• _WORK TO COMPLETE_
Look through the data below and show every line that includes "khách".

• _EXERCISE INPUT_
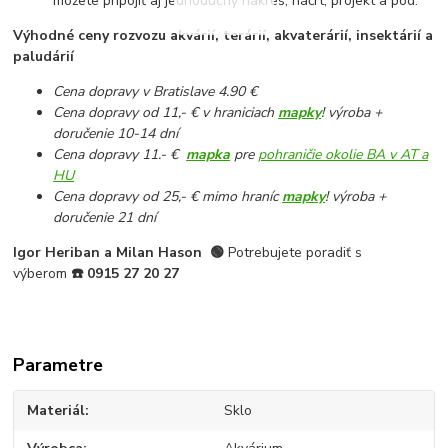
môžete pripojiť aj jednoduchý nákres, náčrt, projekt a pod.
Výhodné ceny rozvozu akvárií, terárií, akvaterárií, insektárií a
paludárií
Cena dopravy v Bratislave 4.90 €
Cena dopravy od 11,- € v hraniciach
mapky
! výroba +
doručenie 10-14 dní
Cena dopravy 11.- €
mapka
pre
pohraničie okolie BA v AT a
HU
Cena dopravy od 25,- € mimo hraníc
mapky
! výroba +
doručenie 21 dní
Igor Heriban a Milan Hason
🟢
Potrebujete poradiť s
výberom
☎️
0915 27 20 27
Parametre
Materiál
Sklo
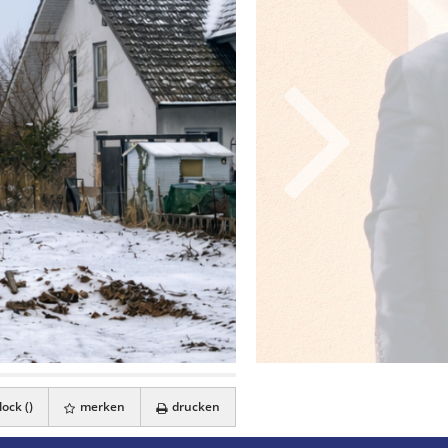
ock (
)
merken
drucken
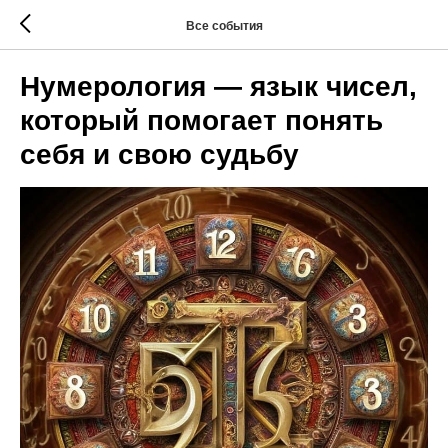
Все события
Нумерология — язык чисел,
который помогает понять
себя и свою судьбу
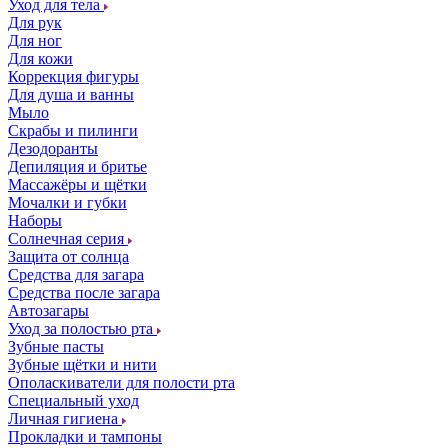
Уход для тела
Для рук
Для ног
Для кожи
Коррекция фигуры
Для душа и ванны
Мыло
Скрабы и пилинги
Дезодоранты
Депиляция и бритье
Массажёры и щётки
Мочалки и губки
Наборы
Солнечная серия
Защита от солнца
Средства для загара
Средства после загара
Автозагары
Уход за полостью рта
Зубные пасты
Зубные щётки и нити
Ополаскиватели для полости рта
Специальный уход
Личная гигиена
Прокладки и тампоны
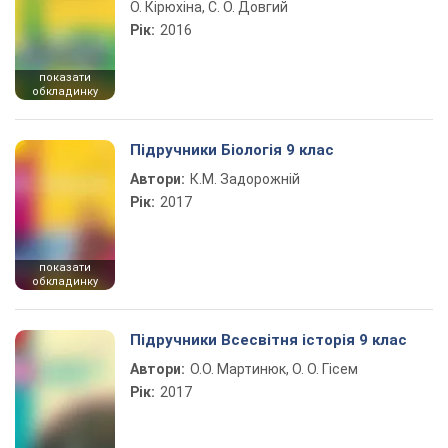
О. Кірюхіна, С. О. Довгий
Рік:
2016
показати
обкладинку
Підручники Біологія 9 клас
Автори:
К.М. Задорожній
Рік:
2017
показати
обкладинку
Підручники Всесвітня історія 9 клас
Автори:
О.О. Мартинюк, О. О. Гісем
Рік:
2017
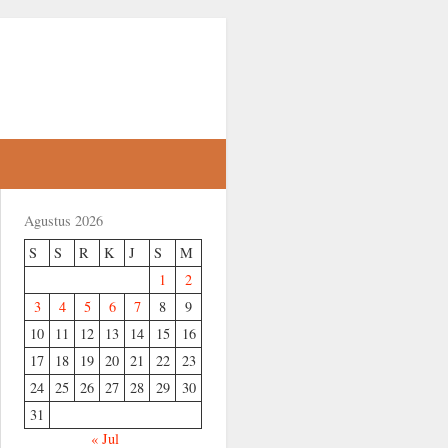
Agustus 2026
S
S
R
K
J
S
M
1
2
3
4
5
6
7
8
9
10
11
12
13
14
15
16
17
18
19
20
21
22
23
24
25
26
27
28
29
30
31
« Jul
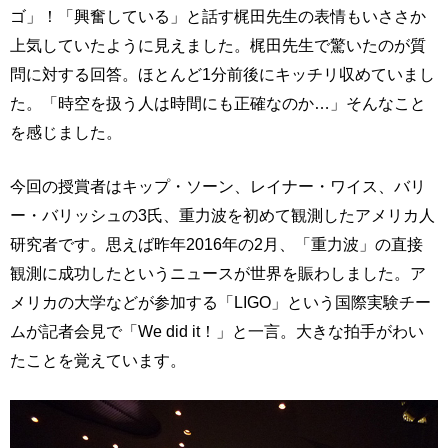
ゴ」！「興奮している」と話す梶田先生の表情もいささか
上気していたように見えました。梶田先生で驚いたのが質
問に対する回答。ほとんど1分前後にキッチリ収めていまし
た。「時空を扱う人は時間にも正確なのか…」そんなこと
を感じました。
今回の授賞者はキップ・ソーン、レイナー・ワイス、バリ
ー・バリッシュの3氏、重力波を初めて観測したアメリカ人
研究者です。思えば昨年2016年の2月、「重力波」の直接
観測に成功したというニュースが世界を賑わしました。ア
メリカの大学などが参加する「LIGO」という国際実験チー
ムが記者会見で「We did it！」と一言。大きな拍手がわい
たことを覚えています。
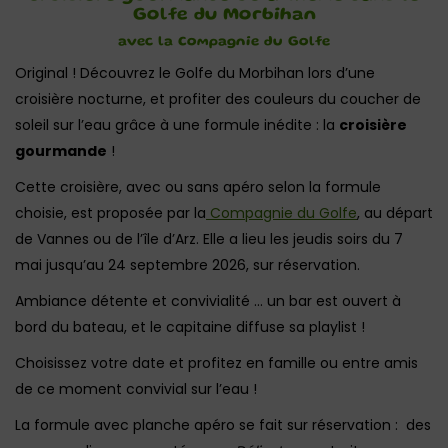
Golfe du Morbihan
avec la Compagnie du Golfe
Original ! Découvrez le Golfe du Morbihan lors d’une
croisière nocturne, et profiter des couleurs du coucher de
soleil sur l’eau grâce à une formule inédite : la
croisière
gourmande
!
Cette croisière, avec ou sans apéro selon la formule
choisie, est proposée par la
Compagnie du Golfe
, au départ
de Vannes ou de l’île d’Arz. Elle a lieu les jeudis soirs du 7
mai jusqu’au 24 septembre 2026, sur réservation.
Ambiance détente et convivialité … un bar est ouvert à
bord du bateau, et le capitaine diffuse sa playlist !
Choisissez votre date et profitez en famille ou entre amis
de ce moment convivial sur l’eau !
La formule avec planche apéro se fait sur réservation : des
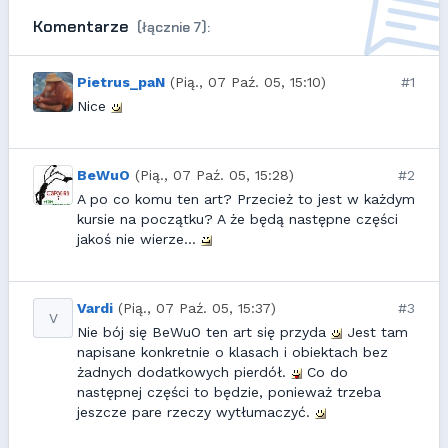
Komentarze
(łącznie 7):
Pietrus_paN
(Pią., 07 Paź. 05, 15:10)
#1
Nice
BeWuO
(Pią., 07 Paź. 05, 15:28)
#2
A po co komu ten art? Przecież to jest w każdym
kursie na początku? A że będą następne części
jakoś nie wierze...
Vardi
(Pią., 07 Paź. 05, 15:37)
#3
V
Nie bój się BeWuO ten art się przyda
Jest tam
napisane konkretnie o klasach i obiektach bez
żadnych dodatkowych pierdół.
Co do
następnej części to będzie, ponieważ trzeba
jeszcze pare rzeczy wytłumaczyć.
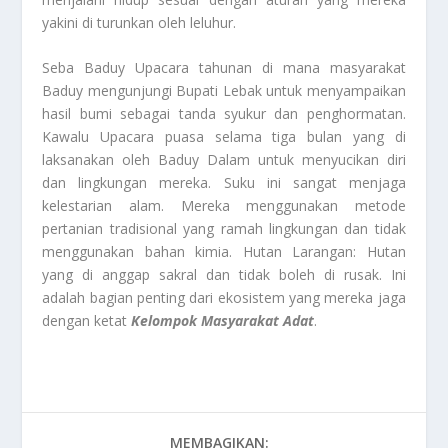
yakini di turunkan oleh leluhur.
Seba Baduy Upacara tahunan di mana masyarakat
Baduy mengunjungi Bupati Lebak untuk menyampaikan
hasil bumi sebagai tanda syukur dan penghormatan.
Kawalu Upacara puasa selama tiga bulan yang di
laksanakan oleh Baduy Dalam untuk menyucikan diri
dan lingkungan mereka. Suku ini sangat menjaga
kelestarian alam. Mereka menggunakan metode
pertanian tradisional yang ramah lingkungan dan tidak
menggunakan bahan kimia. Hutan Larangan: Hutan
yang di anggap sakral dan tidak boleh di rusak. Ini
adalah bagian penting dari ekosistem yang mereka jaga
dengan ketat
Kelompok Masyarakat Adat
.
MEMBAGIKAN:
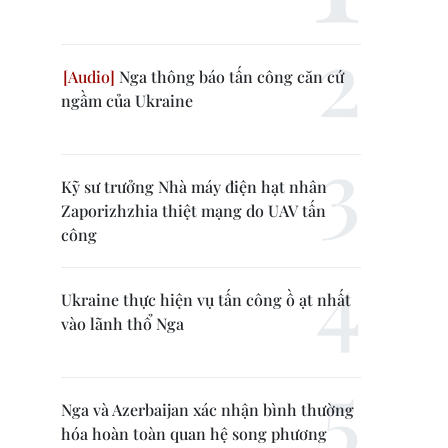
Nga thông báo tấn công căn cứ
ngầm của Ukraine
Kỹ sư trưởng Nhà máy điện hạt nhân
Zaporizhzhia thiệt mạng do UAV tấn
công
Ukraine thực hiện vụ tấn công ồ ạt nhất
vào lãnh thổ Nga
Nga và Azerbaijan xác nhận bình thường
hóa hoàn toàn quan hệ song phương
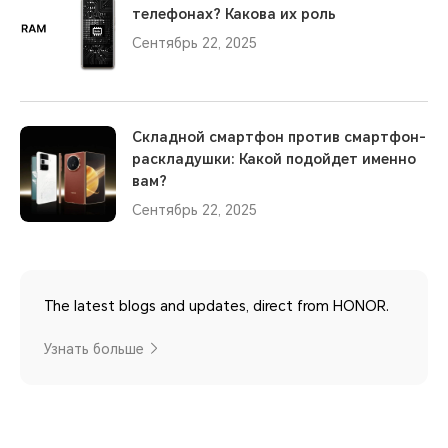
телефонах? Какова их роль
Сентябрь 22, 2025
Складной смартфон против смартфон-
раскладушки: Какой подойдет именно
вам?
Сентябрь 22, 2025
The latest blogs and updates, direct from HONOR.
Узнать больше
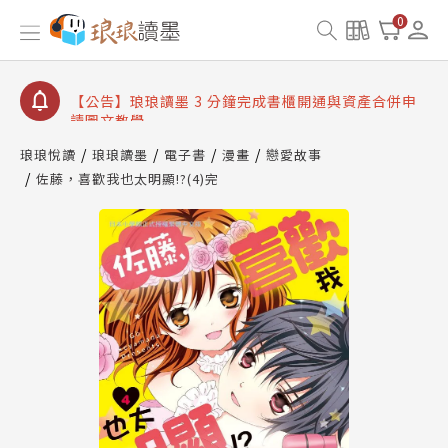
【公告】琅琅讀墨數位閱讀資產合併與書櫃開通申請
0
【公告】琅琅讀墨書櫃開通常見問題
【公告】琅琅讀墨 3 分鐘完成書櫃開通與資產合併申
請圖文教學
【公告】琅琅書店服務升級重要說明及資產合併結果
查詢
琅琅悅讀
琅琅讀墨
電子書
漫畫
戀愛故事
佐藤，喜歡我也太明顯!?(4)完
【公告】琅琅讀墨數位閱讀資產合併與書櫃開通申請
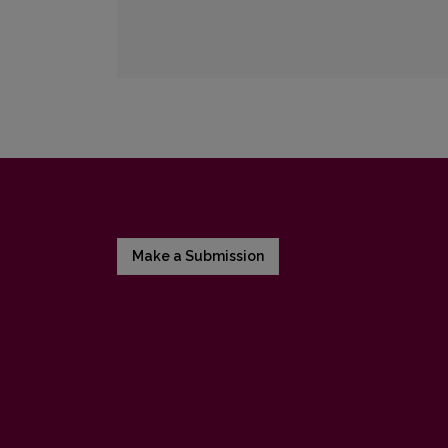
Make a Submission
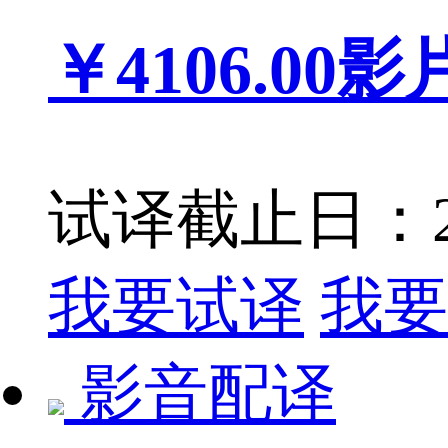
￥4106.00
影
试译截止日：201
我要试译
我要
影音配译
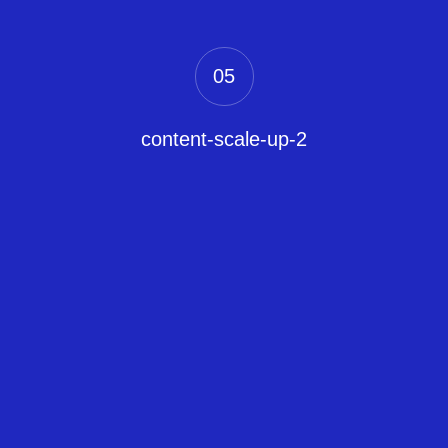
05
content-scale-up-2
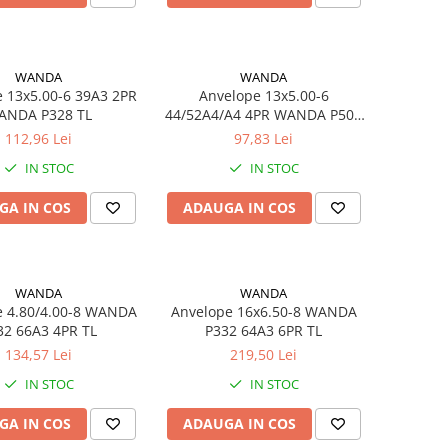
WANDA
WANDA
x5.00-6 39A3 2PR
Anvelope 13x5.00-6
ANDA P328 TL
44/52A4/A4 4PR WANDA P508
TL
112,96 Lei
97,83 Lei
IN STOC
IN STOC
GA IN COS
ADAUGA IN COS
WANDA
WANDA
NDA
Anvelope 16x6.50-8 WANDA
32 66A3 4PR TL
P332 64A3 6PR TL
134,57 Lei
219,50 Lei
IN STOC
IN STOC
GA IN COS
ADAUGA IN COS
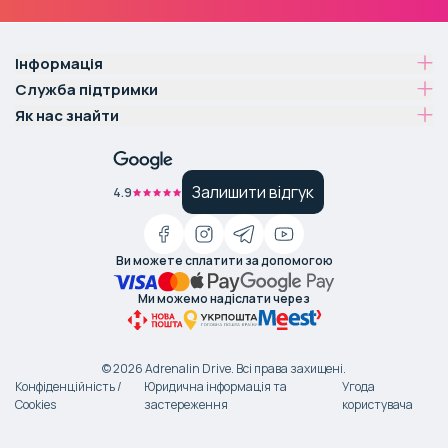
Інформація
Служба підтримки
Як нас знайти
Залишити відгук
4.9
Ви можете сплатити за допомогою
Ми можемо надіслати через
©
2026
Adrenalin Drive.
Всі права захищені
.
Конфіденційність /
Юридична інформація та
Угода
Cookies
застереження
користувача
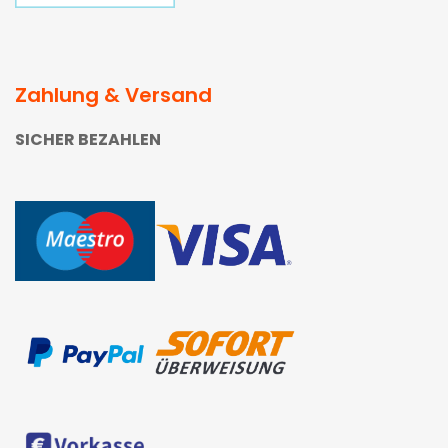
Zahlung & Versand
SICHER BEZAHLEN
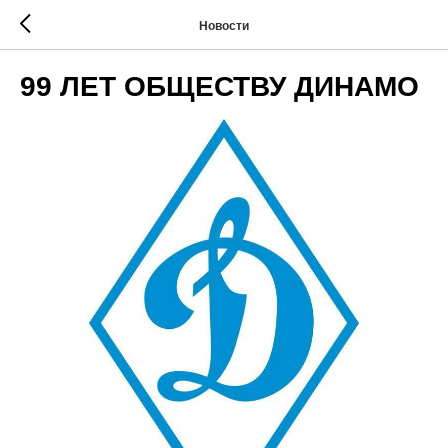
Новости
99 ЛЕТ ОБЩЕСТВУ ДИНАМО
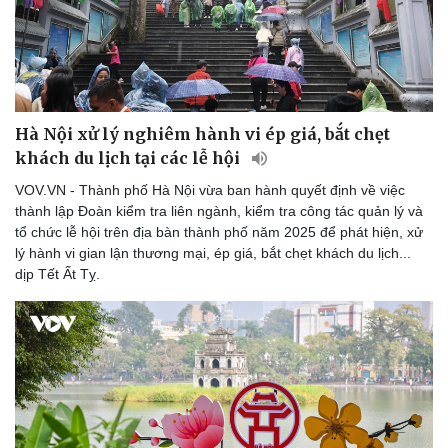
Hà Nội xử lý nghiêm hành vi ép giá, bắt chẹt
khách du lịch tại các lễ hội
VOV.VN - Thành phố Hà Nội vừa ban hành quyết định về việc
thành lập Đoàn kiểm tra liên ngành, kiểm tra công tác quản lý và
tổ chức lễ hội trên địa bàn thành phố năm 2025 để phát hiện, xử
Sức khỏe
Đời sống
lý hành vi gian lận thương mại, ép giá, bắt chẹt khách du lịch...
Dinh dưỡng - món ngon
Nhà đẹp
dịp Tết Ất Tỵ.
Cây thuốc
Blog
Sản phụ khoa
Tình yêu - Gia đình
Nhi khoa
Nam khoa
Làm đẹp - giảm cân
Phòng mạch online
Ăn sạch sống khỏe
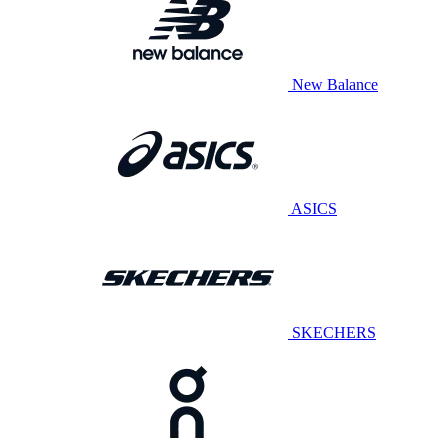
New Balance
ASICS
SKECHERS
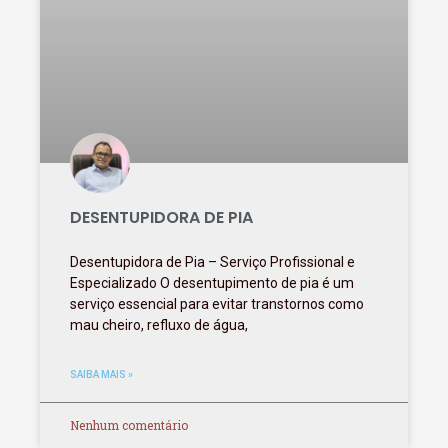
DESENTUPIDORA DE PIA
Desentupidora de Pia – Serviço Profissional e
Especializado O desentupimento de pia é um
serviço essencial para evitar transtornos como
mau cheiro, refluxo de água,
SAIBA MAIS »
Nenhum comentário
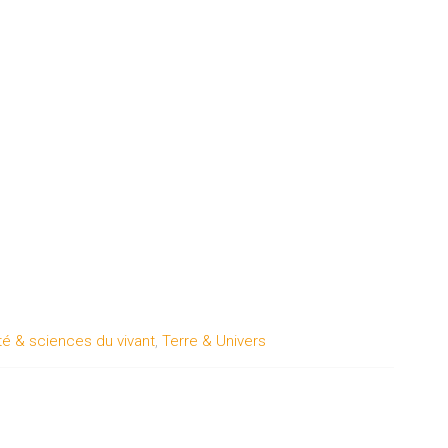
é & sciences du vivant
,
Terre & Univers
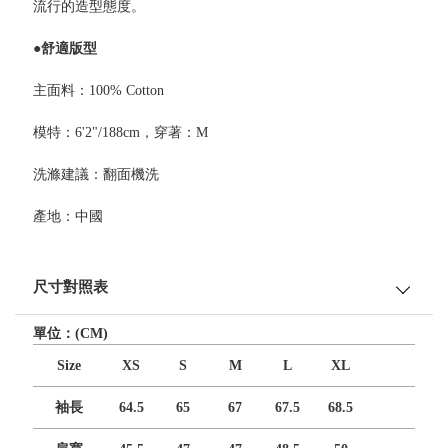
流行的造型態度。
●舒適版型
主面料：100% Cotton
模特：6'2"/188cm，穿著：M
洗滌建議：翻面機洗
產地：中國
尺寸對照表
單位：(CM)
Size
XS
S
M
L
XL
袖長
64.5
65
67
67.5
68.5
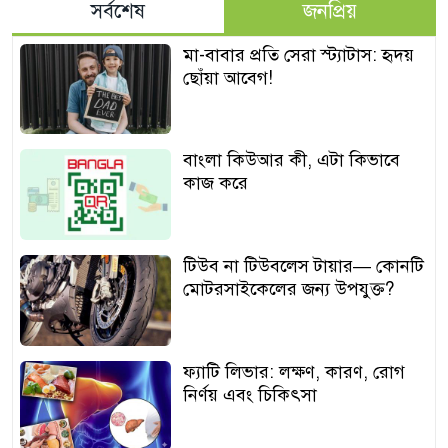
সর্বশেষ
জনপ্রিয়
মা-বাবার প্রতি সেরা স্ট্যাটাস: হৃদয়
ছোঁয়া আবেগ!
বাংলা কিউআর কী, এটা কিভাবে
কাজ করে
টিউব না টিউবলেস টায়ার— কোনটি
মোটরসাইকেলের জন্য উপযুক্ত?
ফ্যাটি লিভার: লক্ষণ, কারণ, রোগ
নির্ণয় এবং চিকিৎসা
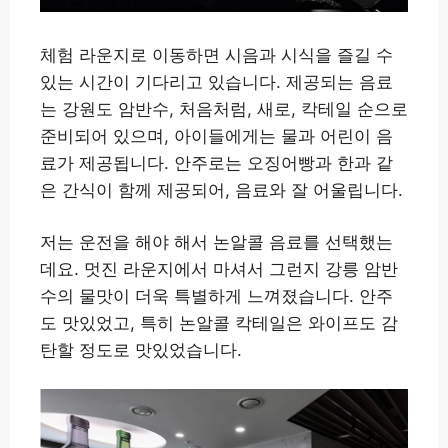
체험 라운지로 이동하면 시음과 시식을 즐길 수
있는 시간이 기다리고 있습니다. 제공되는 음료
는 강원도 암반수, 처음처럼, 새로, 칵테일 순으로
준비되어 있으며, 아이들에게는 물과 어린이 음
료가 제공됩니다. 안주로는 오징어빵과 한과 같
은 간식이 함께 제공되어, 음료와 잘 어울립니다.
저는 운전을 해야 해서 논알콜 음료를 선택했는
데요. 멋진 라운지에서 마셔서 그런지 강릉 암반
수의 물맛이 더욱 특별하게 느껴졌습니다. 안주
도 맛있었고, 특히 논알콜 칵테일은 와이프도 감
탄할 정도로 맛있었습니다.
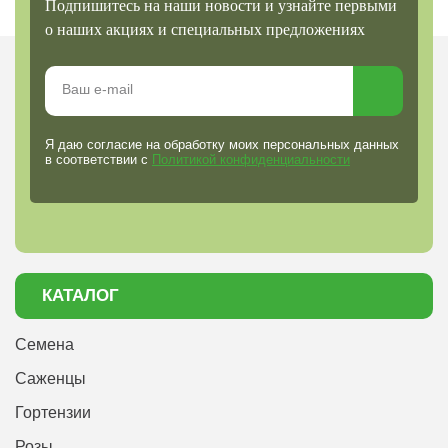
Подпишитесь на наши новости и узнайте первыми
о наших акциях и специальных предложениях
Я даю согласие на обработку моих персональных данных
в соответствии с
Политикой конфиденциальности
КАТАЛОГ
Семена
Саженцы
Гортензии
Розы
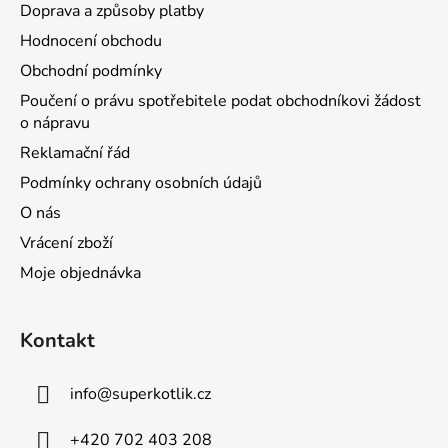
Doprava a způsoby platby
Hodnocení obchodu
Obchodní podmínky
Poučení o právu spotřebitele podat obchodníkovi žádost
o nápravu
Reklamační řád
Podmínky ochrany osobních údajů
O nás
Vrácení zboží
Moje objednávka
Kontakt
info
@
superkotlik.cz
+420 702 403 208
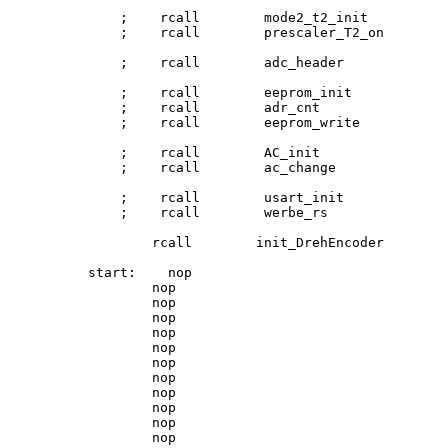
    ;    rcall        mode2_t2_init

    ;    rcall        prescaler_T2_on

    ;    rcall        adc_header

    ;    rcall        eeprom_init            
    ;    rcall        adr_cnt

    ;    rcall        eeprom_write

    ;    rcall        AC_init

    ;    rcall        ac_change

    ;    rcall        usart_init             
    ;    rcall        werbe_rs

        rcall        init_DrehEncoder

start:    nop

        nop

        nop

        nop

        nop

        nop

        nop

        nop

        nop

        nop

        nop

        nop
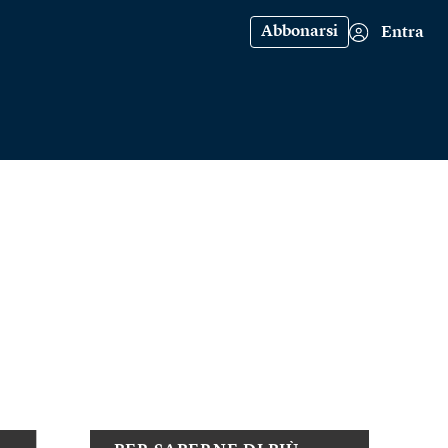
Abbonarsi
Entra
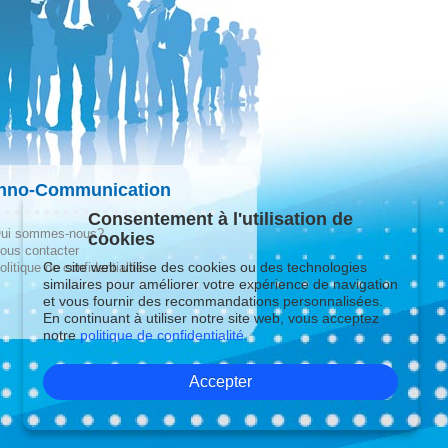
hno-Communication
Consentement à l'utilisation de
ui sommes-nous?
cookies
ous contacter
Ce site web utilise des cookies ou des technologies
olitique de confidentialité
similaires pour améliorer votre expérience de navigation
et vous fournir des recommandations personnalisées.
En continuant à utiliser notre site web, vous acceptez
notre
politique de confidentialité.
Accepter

• _WRITTEN SOLUTION_
khách du lịch tại các lễ hội
lý hành vi gian lận thương mại, ép giá, bắt chẹt khách du lịch...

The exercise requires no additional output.